Exercise -> Copy out every line of the records in which "Bloomberg" can be found.

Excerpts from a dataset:
↓↓↓
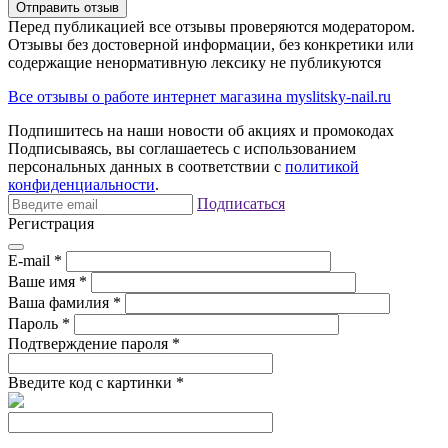
Отправить отзыв
Перед публикацией все отзывы проверяются модератором.
Отзывы без достоверной информации, без конкретики или
содержащие ненормативную лексику не публикуются
Все отзывы о работе интернет магазина myslitsky-nail.ru
Подпишитесь на наши новости об акциях и
промокодах
Подписываясь, вы соглашаетесь с использованием
персональных данных в соответствии с
политикой
конфиденциальности
.
Подписаться
Регистрация
E-mail
*
Ваше имя
*
Ваша фамилия
*
Пароль
*
Подтверждение пароля
*
Введите код с картинки
*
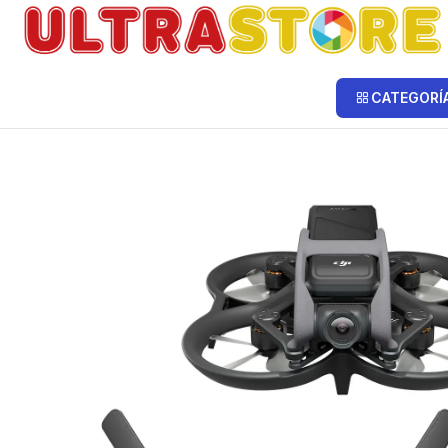
Inicio
Drones DJI
Drone DJI Avata
Drone Dji Avata Fly Pro View Co
CATEGORÍ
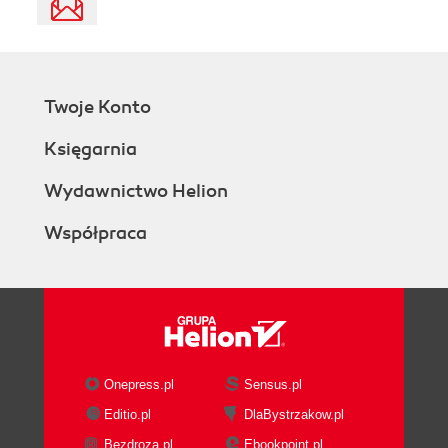
Twoje Konto
Księgarnia
Wydawnictwo Helion
Współpraca
Onepress.pl
Sensus.pl
Editio.pl
DlaBystrzakow.pl
Bezdroza.pl
Ebookpoint.pl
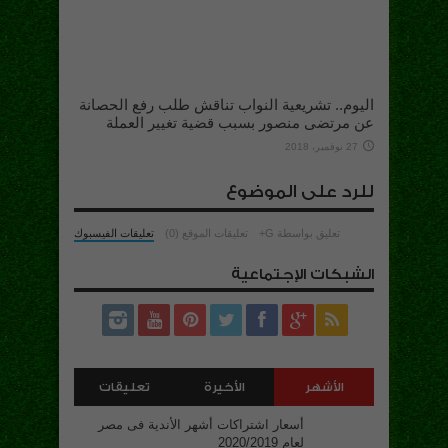
اليوم.. تشريعية النواب تناقش طلب رفع الحصانة
عن مرتضى منصور بسبب قضية تغيير العملة
27 نوفمبر، 2018
للرد على الموضوع
تعليق بواسطة G+
تعليقات الموقع (0)
تعليقات الفيسبوك
الشبكات الإجتماعية
الأشهر
الأخيرة
تعليقات
أسعار اشتراكات أشهر الأندية فى مصر
لعام 2020/2019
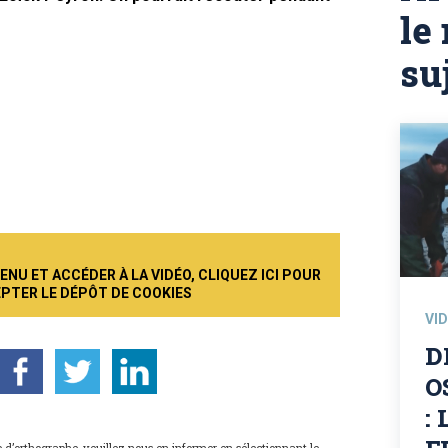
le
su
NU ET ACCÉDER À LA VIDÉO, CLIQUEZ ICI POUR
PTER LE DÉPÔT DE COOKIES
VI
D
O
:
 d’orthographe, veuillez nous en informer en sélectionnant le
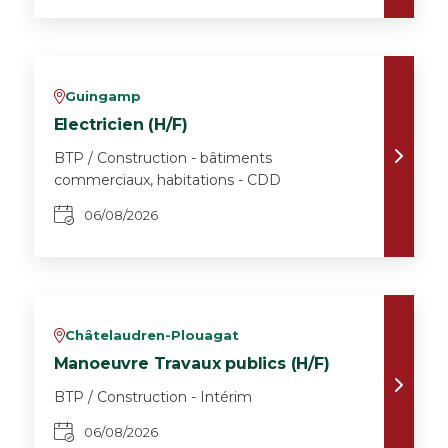
Guingamp
v
Electricien (H/F)
BTP / Construction - bâtiments
commerciaux, habitations - CDD
06/08/2026
Châtelaudren-Plouagat
v
Manoeuvre Travaux publics (H/F)
BTP / Construction - Intérim
06/08/2026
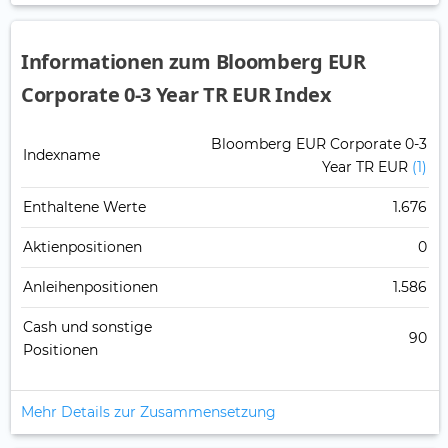
Informationen zum Bloomberg EUR
Corporate 0-3 Year TR EUR Index
Bloomberg EUR Corporate 0-3
Indexname
Year TR EUR
(1)
Enthaltene Werte
1.676
Aktienpositionen
0
Anleihenpositionen
1.586
Cash und sonstige
90
Positionen
Mehr Details zur Zusammensetzung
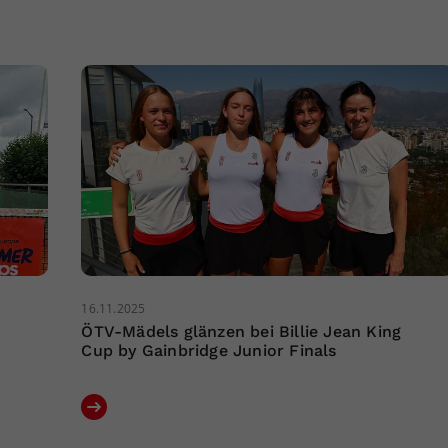
16.11.2025
ÖTV-Mädels glänzen bei Billie Jean King
Cup by Gainbridge Junior Finals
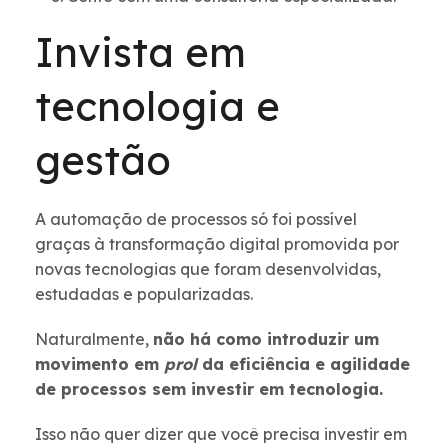
Invista em
tecnologia e
gestão
A automação de processos só foi possível
graças à transformação digital promovida por
novas tecnologias que foram desenvolvidas,
estudadas e popularizadas.
Naturalmente,
não há como introduzir um
movimento em
prol
da eficiência e agilidade
de processos sem investir em tecnologia.
Isso não quer dizer que você precisa investir em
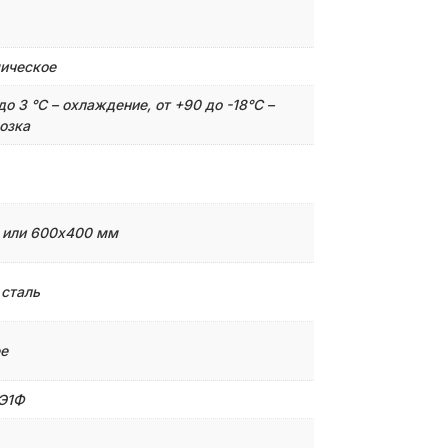
ическое
до 3 °С – охлаждение, от +90 до -18°C –
озка
1 или 600х400 мм
 сталь
е
Э1Ф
↑↑↑
Exercise result ->
Informationen zum Bloomberg EUR
Bloomberg EUR Corporate 0-3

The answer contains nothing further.